Air Pollution Project Presentation
Yadu
05/01/2016
Objective
- In the State of New York, for each respiratory disease, identify which pollutant had a stronger link to it in the year 2015.
Proposed Methodologies
- Average the levels of each pollutant separately according to the county.
- Render scatterplots displaying correlation of pollutant concentration with the percentage of the population with a particular respiratory disease.
- Obtain the highest concentration of the 7 pollutants for each county.
- Check the conditions so that ANOVA (analysis of variances) can be conducted relating the average percentage of each disease with the maximum average concentration of the pollutant.
- Conduct ANOVA 4 times (once for percentage of kids with asthma, once for percentage of adults with asthma, once for percentage of the population with COPD, and once for the percentage of population with CV Disease) to examine the differences in means between each group of counties.
Correlation Plots of Percentage Diseased vs.
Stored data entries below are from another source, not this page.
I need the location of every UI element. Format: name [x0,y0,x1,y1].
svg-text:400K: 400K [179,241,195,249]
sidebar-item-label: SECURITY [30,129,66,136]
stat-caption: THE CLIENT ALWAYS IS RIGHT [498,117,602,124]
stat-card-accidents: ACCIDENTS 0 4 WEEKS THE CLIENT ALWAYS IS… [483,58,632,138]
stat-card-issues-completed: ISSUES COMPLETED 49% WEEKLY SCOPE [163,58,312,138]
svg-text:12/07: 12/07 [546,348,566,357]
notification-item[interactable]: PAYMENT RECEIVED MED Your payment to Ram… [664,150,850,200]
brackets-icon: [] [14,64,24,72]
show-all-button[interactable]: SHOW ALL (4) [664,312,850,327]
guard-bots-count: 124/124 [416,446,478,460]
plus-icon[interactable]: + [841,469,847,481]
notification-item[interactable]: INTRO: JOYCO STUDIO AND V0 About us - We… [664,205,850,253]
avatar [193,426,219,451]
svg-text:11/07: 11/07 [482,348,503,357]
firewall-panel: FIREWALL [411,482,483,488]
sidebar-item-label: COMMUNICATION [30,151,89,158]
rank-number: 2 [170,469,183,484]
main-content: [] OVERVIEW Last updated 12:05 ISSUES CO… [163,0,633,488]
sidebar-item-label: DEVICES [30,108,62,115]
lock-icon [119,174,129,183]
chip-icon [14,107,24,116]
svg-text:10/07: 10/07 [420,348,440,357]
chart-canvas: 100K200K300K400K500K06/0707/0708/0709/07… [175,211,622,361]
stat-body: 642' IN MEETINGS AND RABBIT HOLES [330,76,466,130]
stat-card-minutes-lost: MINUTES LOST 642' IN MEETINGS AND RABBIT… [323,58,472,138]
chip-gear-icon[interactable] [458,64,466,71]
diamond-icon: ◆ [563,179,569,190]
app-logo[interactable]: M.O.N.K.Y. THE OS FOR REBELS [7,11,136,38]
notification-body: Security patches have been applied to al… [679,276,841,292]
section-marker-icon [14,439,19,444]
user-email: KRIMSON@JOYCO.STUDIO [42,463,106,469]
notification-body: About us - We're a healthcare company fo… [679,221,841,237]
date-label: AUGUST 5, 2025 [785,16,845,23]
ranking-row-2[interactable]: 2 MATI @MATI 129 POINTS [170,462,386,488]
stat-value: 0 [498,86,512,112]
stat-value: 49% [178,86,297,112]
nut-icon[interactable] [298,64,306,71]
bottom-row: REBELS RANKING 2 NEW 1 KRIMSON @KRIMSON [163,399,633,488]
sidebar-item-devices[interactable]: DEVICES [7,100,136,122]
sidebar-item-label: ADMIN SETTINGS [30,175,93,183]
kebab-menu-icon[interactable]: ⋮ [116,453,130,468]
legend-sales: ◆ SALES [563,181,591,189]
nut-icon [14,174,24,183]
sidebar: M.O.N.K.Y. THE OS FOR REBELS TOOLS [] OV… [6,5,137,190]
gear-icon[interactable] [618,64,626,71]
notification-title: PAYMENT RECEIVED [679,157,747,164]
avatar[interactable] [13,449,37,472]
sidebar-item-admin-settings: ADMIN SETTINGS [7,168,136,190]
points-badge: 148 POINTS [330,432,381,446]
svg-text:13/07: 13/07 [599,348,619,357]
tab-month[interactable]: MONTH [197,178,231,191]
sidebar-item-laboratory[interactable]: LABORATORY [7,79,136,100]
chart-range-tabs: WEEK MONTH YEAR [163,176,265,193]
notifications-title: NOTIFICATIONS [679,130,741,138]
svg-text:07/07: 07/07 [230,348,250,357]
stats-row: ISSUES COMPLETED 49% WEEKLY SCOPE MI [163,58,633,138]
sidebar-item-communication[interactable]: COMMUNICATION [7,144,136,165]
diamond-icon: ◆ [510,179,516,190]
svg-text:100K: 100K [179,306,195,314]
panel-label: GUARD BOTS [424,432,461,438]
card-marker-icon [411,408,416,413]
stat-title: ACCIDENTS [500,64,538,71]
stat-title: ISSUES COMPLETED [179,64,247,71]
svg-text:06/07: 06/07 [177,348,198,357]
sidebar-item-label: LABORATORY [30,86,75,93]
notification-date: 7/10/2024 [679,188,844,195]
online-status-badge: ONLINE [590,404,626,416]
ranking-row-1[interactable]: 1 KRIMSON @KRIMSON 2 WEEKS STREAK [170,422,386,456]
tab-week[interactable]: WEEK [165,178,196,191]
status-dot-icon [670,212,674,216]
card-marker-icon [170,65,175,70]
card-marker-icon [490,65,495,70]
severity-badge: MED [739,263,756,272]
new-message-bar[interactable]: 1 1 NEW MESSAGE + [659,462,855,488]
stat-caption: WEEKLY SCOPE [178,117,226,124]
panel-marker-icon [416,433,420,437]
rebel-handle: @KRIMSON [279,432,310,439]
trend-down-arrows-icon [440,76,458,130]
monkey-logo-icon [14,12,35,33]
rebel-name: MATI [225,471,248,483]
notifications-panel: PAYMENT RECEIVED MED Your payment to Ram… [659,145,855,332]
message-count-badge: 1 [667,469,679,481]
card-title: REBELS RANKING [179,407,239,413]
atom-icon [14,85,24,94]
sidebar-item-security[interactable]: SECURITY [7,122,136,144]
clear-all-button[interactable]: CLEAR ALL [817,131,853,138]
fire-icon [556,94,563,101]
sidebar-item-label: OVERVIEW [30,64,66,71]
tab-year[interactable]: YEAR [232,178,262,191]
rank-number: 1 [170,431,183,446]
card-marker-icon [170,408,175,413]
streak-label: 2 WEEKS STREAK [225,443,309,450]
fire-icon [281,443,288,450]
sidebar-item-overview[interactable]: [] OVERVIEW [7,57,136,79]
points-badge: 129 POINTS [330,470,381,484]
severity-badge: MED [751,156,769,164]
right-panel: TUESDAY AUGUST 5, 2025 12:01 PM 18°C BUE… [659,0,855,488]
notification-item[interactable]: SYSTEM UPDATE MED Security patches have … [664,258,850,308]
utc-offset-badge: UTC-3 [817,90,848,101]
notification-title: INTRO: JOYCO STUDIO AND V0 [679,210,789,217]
Pollutant Concentration (Parts Per Million)
- Negative correlation in most of the plots.
Maximum Pollutant Concentration in Each County
- From the results, we can deduce that the atmosphere in most of the counties are highly concentrated in either carbon monoxide, ozone, or fine particulate matter.
- Therefore, ANOVA hypothesis testing can be done utilizing 3 parameters - maximum concentration of carbon monoxide, maximum concentration of ozone, and maximum concentration of fine particulate matter.
| Pollutant |
Number of Counties |
| Carbon monoxide |
7 |
| Ozone |
19 |
| Particulate matter |
3 |
Boxplots for Groups of Population Affected by Air Pollutants
- Variability does appear to be approximately constant across groups despite the fact that there are a few visible prominent outliers.
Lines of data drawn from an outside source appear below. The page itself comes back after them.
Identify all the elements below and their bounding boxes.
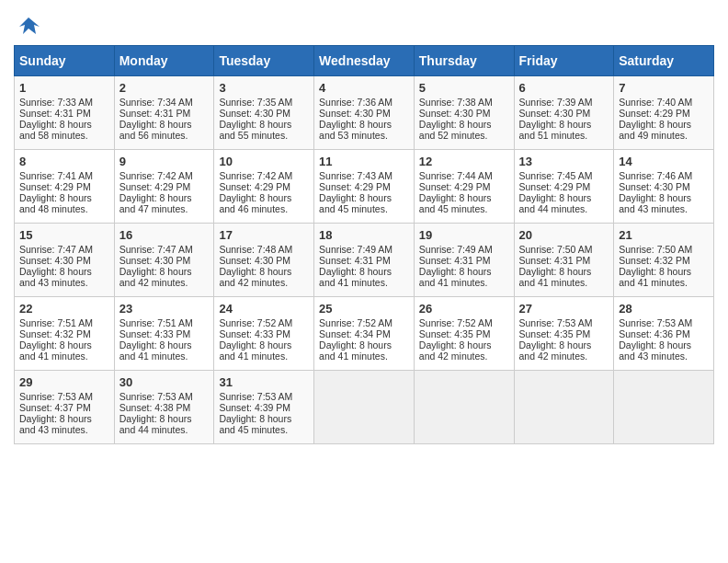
calendar-day-cell: 12Sunrise: 7:44 AMSunset: 4:29 PMDayligh…	[414, 150, 514, 224]
sunrise-text: Sunrise: 7:44 AM	[419, 170, 493, 181]
sunrise-text: Sunrise: 7:39 AM	[519, 97, 593, 108]
calendar-week-row: 15Sunrise: 7:47 AMSunset: 4:30 PMDayligh…	[15, 224, 714, 297]
calendar-day-cell: 1Sunrise: 7:33 AMSunset: 4:31 PMDaylight…	[15, 76, 115, 150]
sunset-text: Sunset: 4:33 PM	[119, 328, 191, 339]
calendar-day-cell	[314, 371, 415, 444]
daylight-text: Daylight: 8 hours and 41 minutes.	[319, 339, 392, 362]
day-number: 21	[619, 228, 709, 242]
sunrise-text: Sunrise: 7:53 AM	[519, 317, 593, 328]
sunrise-text: Sunrise: 7:42 AM	[119, 170, 193, 181]
daylight-text: Daylight: 8 hours and 43 minutes.	[619, 339, 691, 362]
sunset-text: Sunset: 4:31 PM	[519, 255, 591, 266]
daylight-text: Daylight: 8 hours and 52 minutes.	[419, 119, 492, 141]
calendar-day-cell: 7Sunrise: 7:40 AMSunset: 4:29 PMDaylight…	[614, 76, 714, 150]
logo-bird-icon	[16, 14, 41, 40]
sunrise-text: Sunrise: 7:53 AM	[19, 391, 93, 402]
daylight-text: Daylight: 8 hours and 42 minutes.	[519, 339, 592, 362]
day-of-week-header: Monday	[114, 46, 214, 76]
daylight-text: Daylight: 8 hours and 41 minutes.	[319, 266, 392, 288]
sunset-text: Sunset: 4:30 PM	[19, 255, 91, 266]
sunset-text: Sunset: 4:32 PM	[619, 255, 690, 266]
daylight-text: Daylight: 8 hours and 41 minutes.	[619, 266, 691, 288]
daylight-text: Daylight: 8 hours and 56 minutes.	[119, 119, 192, 141]
sunrise-text: Sunrise: 7:41 AM	[19, 170, 93, 181]
sunset-text: Sunset: 4:30 PM	[119, 255, 191, 266]
sunrise-text: Sunrise: 7:42 AM	[219, 170, 292, 181]
calendar-day-cell	[514, 371, 614, 444]
calendar-header-row: SundayMondayTuesdayWednesdayThursdayFrid…	[15, 46, 714, 76]
daylight-text: Daylight: 8 hours and 49 minutes.	[619, 119, 691, 141]
day-of-week-header: Wednesday	[314, 46, 415, 76]
sunrise-text: Sunrise: 7:48 AM	[219, 244, 292, 255]
day-number: 11	[319, 155, 409, 168]
sunset-text: Sunset: 4:39 PM	[219, 402, 290, 413]
daylight-text: Daylight: 8 hours and 45 minutes.	[419, 192, 492, 214]
day-of-week-header: Friday	[514, 46, 614, 76]
day-number: 27	[519, 302, 609, 316]
sunrise-text: Sunrise: 7:50 AM	[619, 244, 692, 255]
calendar-week-row: 29Sunrise: 7:53 AMSunset: 4:37 PMDayligh…	[15, 371, 714, 444]
sunrise-text: Sunrise: 7:53 AM	[119, 391, 193, 402]
sunset-text: Sunset: 4:30 PM	[519, 108, 591, 119]
day-number: 20	[519, 228, 609, 242]
calendar-day-cell: 8Sunrise: 7:41 AMSunset: 4:29 PMDaylight…	[15, 150, 115, 224]
sunrise-text: Sunrise: 7:47 AM	[19, 244, 93, 255]
sunset-text: Sunset: 4:29 PM	[319, 181, 391, 192]
daylight-text: Daylight: 8 hours and 51 minutes.	[519, 119, 592, 141]
day-of-week-header: Sunday	[15, 46, 115, 76]
calendar-day-cell: 14Sunrise: 7:46 AMSunset: 4:30 PMDayligh…	[614, 150, 714, 224]
sunrise-text: Sunrise: 7:52 AM	[219, 317, 292, 328]
calendar-day-cell: 26Sunrise: 7:52 AMSunset: 4:35 PMDayligh…	[414, 297, 514, 371]
calendar-day-cell: 28Sunrise: 7:53 AMSunset: 4:36 PMDayligh…	[614, 297, 714, 371]
day-number: 8	[19, 155, 109, 168]
daylight-text: Daylight: 8 hours and 41 minutes.	[219, 339, 291, 362]
calendar-day-cell: 13Sunrise: 7:45 AMSunset: 4:29 PMDayligh…	[514, 150, 614, 224]
calendar-day-cell: 22Sunrise: 7:51 AMSunset: 4:32 PMDayligh…	[15, 297, 115, 371]
page-header	[14, 14, 714, 36]
sunrise-text: Sunrise: 7:36 AM	[319, 97, 392, 108]
daylight-text: Daylight: 8 hours and 41 minutes.	[419, 266, 492, 288]
day-of-week-header: Tuesday	[214, 46, 314, 76]
day-number: 6	[519, 81, 609, 95]
sunrise-text: Sunrise: 7:53 AM	[219, 391, 292, 402]
daylight-text: Daylight: 8 hours and 42 minutes.	[419, 339, 492, 362]
day-number: 10	[219, 155, 309, 168]
day-number: 7	[619, 81, 709, 95]
day-number: 16	[119, 228, 210, 242]
sunrise-text: Sunrise: 7:53 AM	[619, 317, 692, 328]
calendar-day-cell: 18Sunrise: 7:49 AMSunset: 4:31 PMDayligh…	[314, 224, 415, 297]
day-number: 28	[619, 302, 709, 316]
sunrise-text: Sunrise: 7:40 AM	[619, 97, 692, 108]
sunset-text: Sunset: 4:31 PM	[119, 108, 191, 119]
sunset-text: Sunset: 4:31 PM	[419, 255, 491, 266]
calendar-day-cell: 2Sunrise: 7:34 AMSunset: 4:31 PMDaylight…	[114, 76, 214, 150]
day-number: 25	[319, 302, 409, 316]
daylight-text: Daylight: 8 hours and 53 minutes.	[319, 119, 392, 141]
daylight-text: Daylight: 8 hours and 45 minutes.	[219, 413, 291, 435]
sunset-text: Sunset: 4:29 PM	[119, 181, 191, 192]
daylight-text: Daylight: 8 hours and 45 minutes.	[319, 192, 392, 214]
daylight-text: Daylight: 8 hours and 41 minutes.	[119, 339, 192, 362]
calendar-day-cell: 20Sunrise: 7:50 AMSunset: 4:31 PMDayligh…	[514, 224, 614, 297]
daylight-text: Daylight: 8 hours and 44 minutes.	[119, 413, 192, 435]
sunset-text: Sunset: 4:33 PM	[219, 328, 290, 339]
sunset-text: Sunset: 4:29 PM	[419, 181, 491, 192]
calendar-day-cell	[614, 371, 714, 444]
calendar-day-cell: 23Sunrise: 7:51 AMSunset: 4:33 PMDayligh…	[114, 297, 214, 371]
sunset-text: Sunset: 4:35 PM	[419, 328, 491, 339]
day-number: 29	[19, 375, 109, 389]
sunset-text: Sunset: 4:31 PM	[319, 255, 391, 266]
calendar-day-cell: 6Sunrise: 7:39 AMSunset: 4:30 PMDaylight…	[514, 76, 614, 150]
sunset-text: Sunset: 4:30 PM	[619, 181, 690, 192]
sunrise-text: Sunrise: 7:50 AM	[519, 244, 593, 255]
daylight-text: Daylight: 8 hours and 41 minutes.	[19, 339, 92, 362]
day-number: 2	[119, 81, 210, 95]
daylight-text: Daylight: 8 hours and 43 minutes.	[19, 266, 92, 288]
sunset-text: Sunset: 4:30 PM	[419, 108, 491, 119]
calendar-day-cell: 3Sunrise: 7:35 AMSunset: 4:30 PMDaylight…	[214, 76, 314, 150]
calendar-day-cell: 27Sunrise: 7:53 AMSunset: 4:35 PMDayligh…	[514, 297, 614, 371]
sunset-text: Sunset: 4:31 PM	[19, 108, 91, 119]
sunrise-text: Sunrise: 7:46 AM	[619, 170, 692, 181]
sunrise-text: Sunrise: 7:35 AM	[219, 97, 292, 108]
calendar-week-row: 8Sunrise: 7:41 AMSunset: 4:29 PMDaylight…	[15, 150, 714, 224]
- Normal distribution across each group because the mean and median for each group are almost equal.
Boxplots for Groups of Population Affected by Air Pollutants
ANOVA Hypothesis Testing Results
- From all of the ANOVA tests we accept the null hypotheses that the average percentage of kids with asthma, adults with asthma, population with COPD, and population with CV disease is the same for each group of counties.
- Therefore we can conclude that not one of these air pollutants has a stronger impact on respiratory diseases. They all have the same impact.
| Disease |
p-value |
| Asthma (Kids) |
0.7897398 |
| Asthma (Adults) |
0.6184384 |
| COPD |
0.5578648 |
| CV Disease |
0.5404911 |
Challenge
- Different data lengths owing to the fact that for some of the counties, data was displayed for only 6 or less of each of the pollutants.
| Pollutant |
Number of Counties |
| Carbon monoxide |
7 |
| Nitric oxide (NO) |
7 |
| Nitrogen dioxide (NO2) |
5 |
| Oxides of nitrogen (NOx) |
5 |
| Ozone |
26 |
| Particulate matter |
18 |
| Sulfur dioxide |
16 |
Extensions Beyond The Scope of the Project
- Data collection for all 7 major pollutants in each county. This way, we can accurately predict which pollutant has a stronger impact on disease because it is possible that the group means that we would obtain would be significantly different.
- Correlation with the proportion of people who smoke and also the number of vehicles used in the area. These two variables also impact the amount of pollution in the atmosphere. Therefore these two variables can be used to predict the concentration of each pollutant in the atmosphere which can in turn be used to predict the percentage of population with respiratory diseases.
- Examine why the percentage of population with COPD and the percentage of population with CV disease varies inversely with air pollutant concentration.